╭──
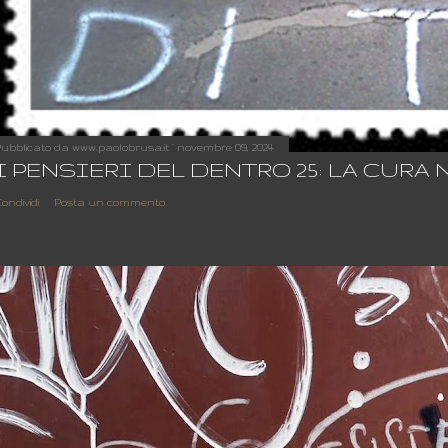
ubblicato da
www.paolobrusa.it
novembre 09, 2024
I PENSIERI DEL DENTRO 25: LA CURA
ondividi
Posta un commento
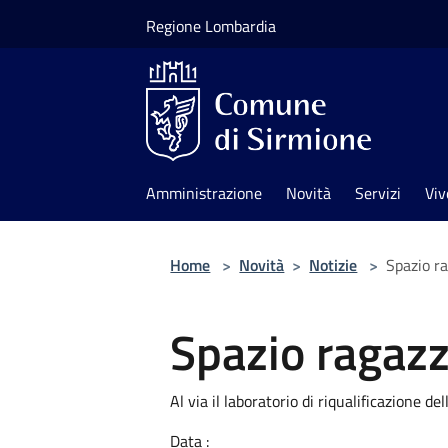
Salta al contenuto principale
Regione Lombardia
Amministrazione
Novità
Servizi
Viv
Home
>
Novità
>
Notizie
>
Spazio ra
Spazio ragazz
Al via il laboratorio di riqualificazione de
Data :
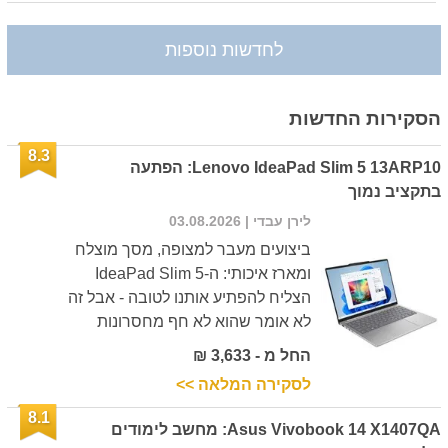
לחדשות נוספות
הסקירות החדשות
8.3
Lenovo IdeaPad Slim 5 13ARP10: הפתעה
בתקציב נמוך
לירן עבדי
| 03.08.2026
ביצועים מעבר למצופה, מסך מוצלח
ומארז איכותי: ה-IdeaPad Slim 5
הצליח להפתיע אותנו לטובה - אבל זה
לא אומר שהוא לא חף מחסרונות
החל מ - 3,633 ₪
לסקירה המלאה >>
8.1
Asus Vivobook 14 X1407QA: מחשב לימודים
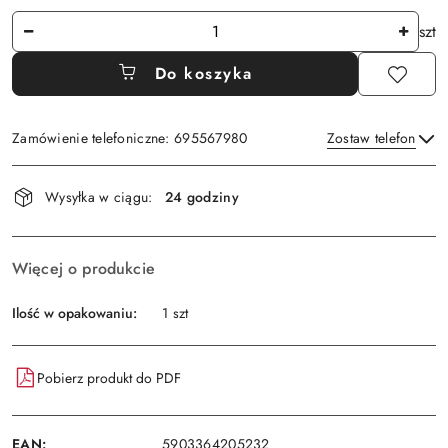
Ilość
szt
Do koszyka
Zamówienie telefoniczne: 695567980
Zostaw telefon
Dostępność
Wysyłka w ciągu:
24 godziny
i
Wyślij
dostawa
Więcej o produkcie
Ilość w opakowaniu:
1 szt
Pobierz produkt do PDF
EAN:
5903364205232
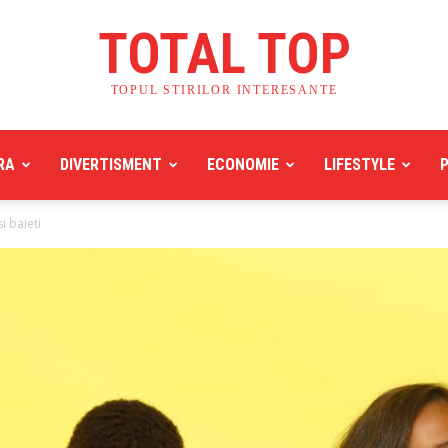
TOTAL TOP
TOPUL STIRILOR INTERESANTE
RA
DIVERTISMENT
ECONOMIE
LIFESTYLE
i baieti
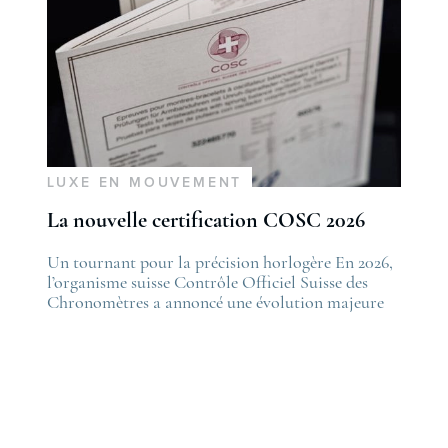
LUXE EN MOUVEMENT
La nouvelle certification COSC 2026
he post
Un tournant pour la précision horlogère En 2026,
The po
es nouveautés Rolex Watches & Wonders 2026
l’organisme suisse Contrôle Officiel Suisse des
La nou
irst appeared on
Chronomètres a annoncé une évolution majeure
first 
ovetime
de ses standards. Cette nouvelle certification,
Lovet
appelée “Excellence Chronometer”, vise à
.
moderniser les critères de précision et de fiabilité
des montres mécaniques suisses. Après près de 50
ans sans changement majeur, cette initiative
marque une étape importante dans l’histoire de
l’horlogerie. Le COSC : la …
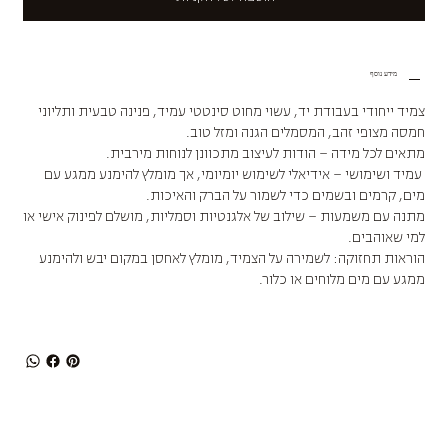
מידע נוסף
צמיד ייחודי בעבודת יד, עשוי מחוט סינטטי עמיד, פנינה טבעית ותליוני
חמסה מצופי זהב, המסמלים הגנה ומזל טוב.
מתאים לכל מידה – הודות לעיצוב מתכוונן לנוחות מירבית.
עמיד ושימושי – אידיאלי לשימוש יומיומי, אך מומלץ להימנע ממגע עם
מים, קרמים ובשמים כדי לשמור על הברק והאיכות.
מתנה עם משמעות – שילוב של אלגנטיות וסמליות, מושלם לפינוק אישי או
למי שאוהבים.
הוראות תחזוקה: לשמירה על הצמיד, מומלץ לאחסן במקום יבש ולהימנע
ממגע עם מים מלוחים או כלור.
╰──
--- AIM OF THE EXERCISE ---
Output an exact copy of the lines from the one with "Zamówienie telefoniczne: 695567980" through the closing line of the records, inclusive, without any images.

--- YOUR RESPONSE ---
Zamówienie telefoniczne: 695567980
Zostaw telefon
Dostępność
Wysyłka w ciągu:
24 godziny
i
Wyślij
dostawa
Więcej o produkcie
Ilość w opakowaniu:
1 szt
Pobierz produkt do PDF
EAN:
5903364205232
TOTAL TOP
TOPUL STIRILOR INTERESANTE
RA
DIVERTISMENT
ECONOMIE
LIFESTYLE
i baieti
LUXE EN MOUVEMENT
La nouvelle certification COSC 2026
he post
Un tournant pour la précision horlogère En 2026,
The po
es nouveautés Rolex Watches & Wonders 2026
l’organisme suisse Contrôle Officiel Suisse des
La nou
irst appeared on
Chronomètres a annoncé une évolution majeure
first 
ovetime
de ses standards. Cette nouvelle certification,
Lovet
appelée “Excellence Chronometer”, vise à
.
moderniser les critères de précision et de fiabilité
des montres mécaniques suisses. Après près de 50
ans sans changement majeur, cette initiative
marque une étape importante dans l’histoire de
l’horlogerie. Le COSC : la …
מידע נוסף
צמיד ייחודי בעבודת יד, עשוי מחוט סינטטי עמיד, פנינה טבעית ותליוני
חמסה מצופי זהב, המסמלים הגנה ומזל טוב.
מתאים לכל מידה – הודות לעיצוב מתכוונן לנוחות מירבית.
עמיד ושימושי – אידיאלי לשימוש יומיומי, אך מומלץ להימנע ממגע עם
מים, קרמים ובשמים כדי לשמור על הברק והאיכות.
מתנה עם משמעות – שילוב של אלגנטיות וסמליות, מושלם לפינוק אישי או
למי שאוהבים.
הוראות תחזוקה: לשמירה על הצמיד, מומלץ לאחסן במקום יבש ולהימנע
ממגע עם מים מלוחים או כלור.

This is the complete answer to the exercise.